ガソリンの値上がりを円安のためと納得が行く今日、同様の理由で、壁紙の主原料である塩化ビニール樹脂を供給する化学品メーカーの値上げが加速している。それに直結しているのが買い手の壁紙メーカーである。この円安の影響が大きいとして、壁紙も相応に値上げせざるを得ないという声が上がっている。

まず、塩化ビニールなどの原料となるナフサ価格の推移をみると、その上昇の勢いがわかる。5年前の2009年(1〜3月)キロリットル当たり27,000円だったのが、この2013年(同)では、実に2倍以上の70,000円が見込まれている。ちなみに2010年(同)は47,000円、2011年(同)は52,000円、2012年(同)が54,000円である。
こうした円安、ナフサ高などを背景に、化学品メーカーは、1月から2月にかけて、塩化ビニール樹脂等の値上げを開始している。

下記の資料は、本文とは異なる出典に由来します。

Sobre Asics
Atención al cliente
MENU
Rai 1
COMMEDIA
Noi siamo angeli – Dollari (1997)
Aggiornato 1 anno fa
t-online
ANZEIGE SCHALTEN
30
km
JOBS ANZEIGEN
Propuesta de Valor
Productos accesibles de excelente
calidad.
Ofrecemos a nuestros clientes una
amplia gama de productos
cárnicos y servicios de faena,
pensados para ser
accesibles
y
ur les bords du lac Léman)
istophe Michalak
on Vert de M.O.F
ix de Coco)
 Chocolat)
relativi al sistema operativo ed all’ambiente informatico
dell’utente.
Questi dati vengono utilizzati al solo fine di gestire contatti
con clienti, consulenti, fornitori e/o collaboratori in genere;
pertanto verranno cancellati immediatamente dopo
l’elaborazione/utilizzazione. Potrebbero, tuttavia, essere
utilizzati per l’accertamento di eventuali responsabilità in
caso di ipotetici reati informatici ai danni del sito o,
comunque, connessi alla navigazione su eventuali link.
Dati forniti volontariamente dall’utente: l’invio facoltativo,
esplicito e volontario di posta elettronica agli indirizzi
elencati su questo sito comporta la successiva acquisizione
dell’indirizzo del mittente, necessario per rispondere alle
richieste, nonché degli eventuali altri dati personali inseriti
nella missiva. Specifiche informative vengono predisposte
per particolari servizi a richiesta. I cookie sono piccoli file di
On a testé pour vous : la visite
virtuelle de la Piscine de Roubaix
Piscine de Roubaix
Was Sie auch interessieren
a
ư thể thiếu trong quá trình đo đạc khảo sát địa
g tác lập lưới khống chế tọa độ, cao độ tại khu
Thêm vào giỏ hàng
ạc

値上げ幅は1キログラム当たり15円〜17円。同時に、可塑剤も1キログラム当たり18円〜25円値上げしている。
懸命に生産の合理化等のコスト低減を計りながらも、原材料の値上げ(高騰)を受け入れざるを得ない壁紙メーカーにとって、もう1つ経営を圧迫する要因がある。ユーティリティと呼ばれるランニングコスト。東京電力地区では昨年の春以降、契約更新日随時に電気料金が17%程度値上げされたことや、機械に使うA重油の高騰が1月以降続いていることなどがあげられる。

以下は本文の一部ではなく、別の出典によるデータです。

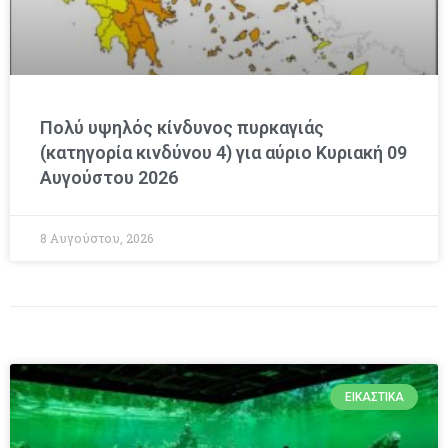
Πολύ υψηλός κίνδυνος πυρκαγιάς
(κατηγορία κινδύνου 4) για αύριο Κυριακή 09
Αυγούστου 2026
8 Αυγούστου, 2026
ΕΙΚΑΣΤΙΚΆ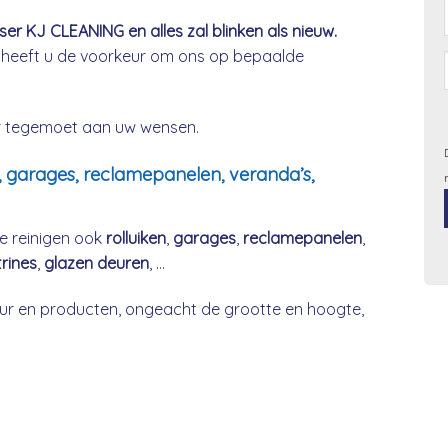
r KJ CLEANING en alles zal blinken als nieuw.
 heeft u de voorkeur om ons op bepaalde
ier tegemoet aan uw wensen.
, garages, reclamepanelen, veranda’s,
e reinigen ook
rolluiken
,
garages
,
reclamepanelen
,
trines
,
glazen deuren
, …
r en producten, ongeacht de grootte en hoogte,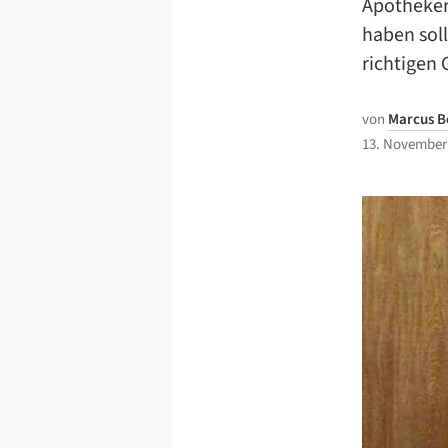
Apotheker
haben soll
richtigen 
von
Marcus 
13. November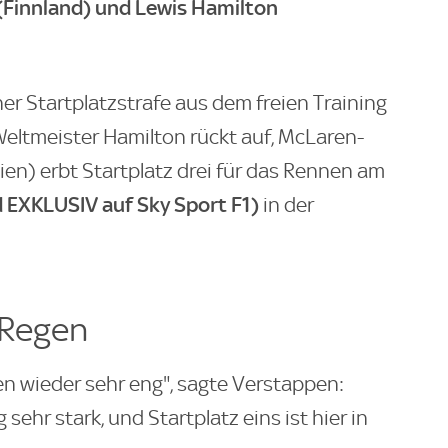
(Finnland) und Lewis Hamilton
er Startplatzstrafe aus dem freien Training
Weltmeister Hamilton rückt auf, McLaren-
ien) erbt Startplatz drei für das Rennen am
d EXKLUSIV auf Sky Sport F1)
in der
 Regen
gen wieder sehr eng", sagte Verstappen:
sehr stark, und Startplatz eins ist hier in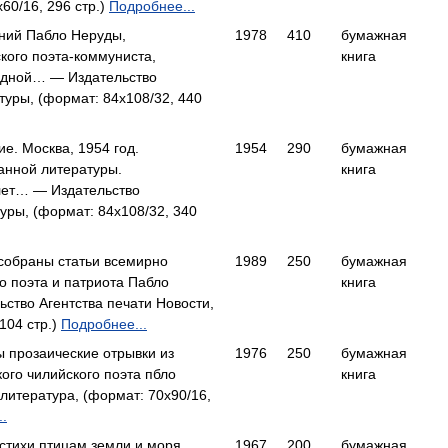
60/16, 296 стр.)
Подробнее...
ний Пабло Неруды,
1978
410
бумажная
кого поэта-коммуниста,
книга
одной… — Издательство
туры, (формат: 84x108/32, 440
е. Москва, 1954 год.
1954
290
бумажная
анной литературы.
книга
лет… — Издательство
уры, (формат: 84x108/32, 340
собраны статьи всемирно
1989
250
бумажная
о поэта и патриота Пабло
книга
тво Агентства печати Новости,
104 стр.)
Подробнее...
ы прозаические отрывки из
1976
250
бумажная
ого чилийского поэта пбло
книга
итература, (формат: 70x90/16,
.
 стихи птицам земли и моря,
1967
200
бумажная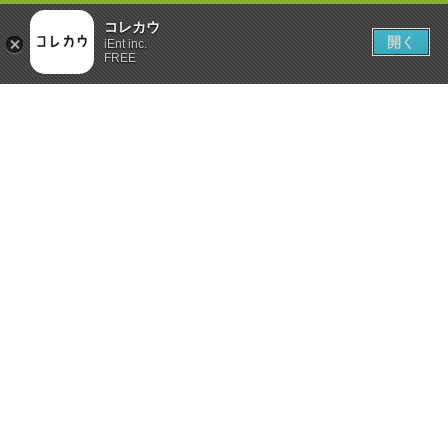
コレカウ
開く
iEnt inc.
FREE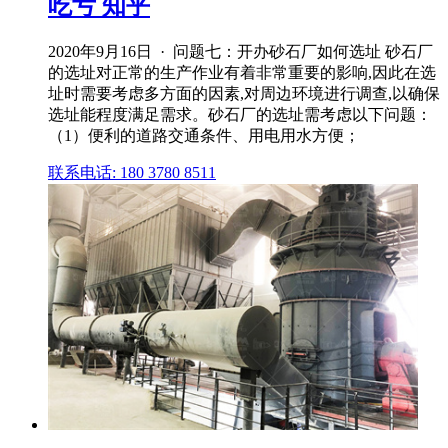
吃亏 知乎
2020年9月16日 · 问题七：开办砂石厂如何选址 砂石厂
的选址对正常的生产作业有着非常重要的影响,因此在选
址时需要考虑多方面的因素,对周边环境进行调查,以确保
选址能程度满足需求。砂石厂的选址需考虑以下问题：
（1）便利的道路交通条件、用电用水方便；
联系电话: 180 3780 8511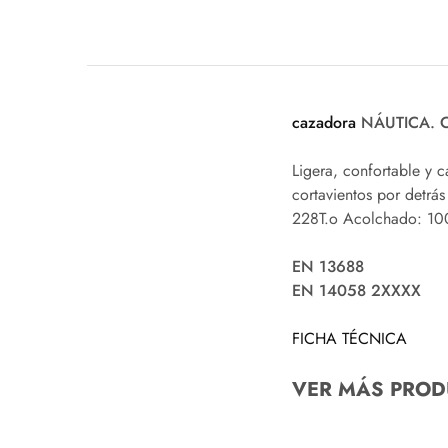
cazadora
NÁUTICA. C
Ligera, confortable y 
cortavientos por detrás
228T.o Acolchado: 100
EN 13688
EN 14058 2XXXX
FICHA TÉCNICA
VER MÁS PROD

一方では、施工環境の問題がある。現在、業者が施工代金の最安値で困惑、職人が減少して施工工程に影響が出ている。また、工事店なども価格の下落で苦しい状況にある等々。

このような経営環境のもと、業界を盛り上げていくために、壁紙製造メーカーの安定供給、流通価格の正常化、施工業者の育成および施工業者不足の解消を考えれば、30〜35%の値上げは必至であるという声が上がってきている。